I would like to offer some clarification of points raised in this
whitepaper, first in summary and then in some detail.  I will occasionally
refer to our web-based performance seminar
http://seminar2.techonline.com/s/altera_dec0704) for further details.

* Constraints.  The clock constraint methodology we employ matches
  that outlined in the whitepaper.  It is good to see that both
  companies can agree on something!

* High-Effort Compiles.  We run the ISE software in the mode that
  yields the highest results across our benchmark set.  We also run a
  seed sweep ("multi-pass") for ISE at the end of the process.

* Retiming.  ISE does not offer physical synthesis during place and
  route.  Quartus II does.  We do not use XST and hence XST retiming)
  since we find this results in a far greater disadvantage for Xilinx
  than when we use a common synthesis tool (Synplicity in this case).

* Block Performance.  Maximum block toggle rates are pretty worthless
  if the fabric that stitches the blocks together can't keep up.  Our
  design set includes a variety of types of resources including RAMs
  and DSPs, yet yields +39% performance advantage.  Why?  Our blocks
  have comparable propagation delays which it turns out matters more,
  and our logic & routing are substantially faster.  Also, our Fmax
  limits have increased in Quartus II 4.2 and will continue to increase
  as we complete our detailed characterization process.

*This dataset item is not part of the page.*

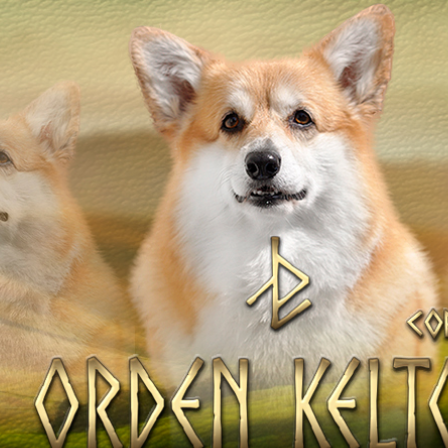
ТІВ
НАТА
Наші коргі
Дами Ордену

* Design entry.  Good advice that applies to any modern FPGA (Stratix
  II and Virtex-4).

* Speed Grades.  We compare to what's available in the software.  If
  users know how much faster a -12 device will be (we do not), they
  can derate our 39% average performance advantage accordingly.

Clock Constraints
^^^^^^^^^^^^^^^^^
    We appear to agree on how to constrain clocks.
    For synthesis, we employ the flow suggested by Synplify to optimize
multiple clock designs.  This results in optimization of all clock domains.
Are there other ways to do it?  Probably -- but since Synplicity Pro 7.7 is
a common-denominator in our comparisons, it is hard to see how changing this
would affect the 39% average performance advantage that we see for Stratix
II.
    For ISE, as outlined in the web-seminar (slide #9) and other locations,
we constrain each clock independently and iterate to find the best such
(tight) constraints.  As you suggest, we do not look at paths that cross
clock domains (difficult to do in an apples-to-apples way).  We do not over
constrain ISE as we have found this degrades Xilinx performance.  Slide #10
shows the results of the iterative constraint process for one design (with
two clocks); I think it highlights the rigour and correctness of this
process.
    I should point out that for Quartus II, we don't need to jump through
hoops since applying a global 1 Ghz constraint on the clocks will result in
each clock being optimized as best as possible.

Synthesis/P&R Effort
^^^^^^^^^^^^^^^^^^^^
    On the P&R front, we use the ISE settings that yield the best
performance results across our benchmark set.  We also run a seed-sweep (or
"multi-pass" compile) using ISE at the end of our iterative process.
    For synthesis, we have no reason to believe that enabling a high-effort
mode in Synplicity would change the conclusions of our comparison, since we
are using the same synthesis tool for both Stratix II and Virtex-4.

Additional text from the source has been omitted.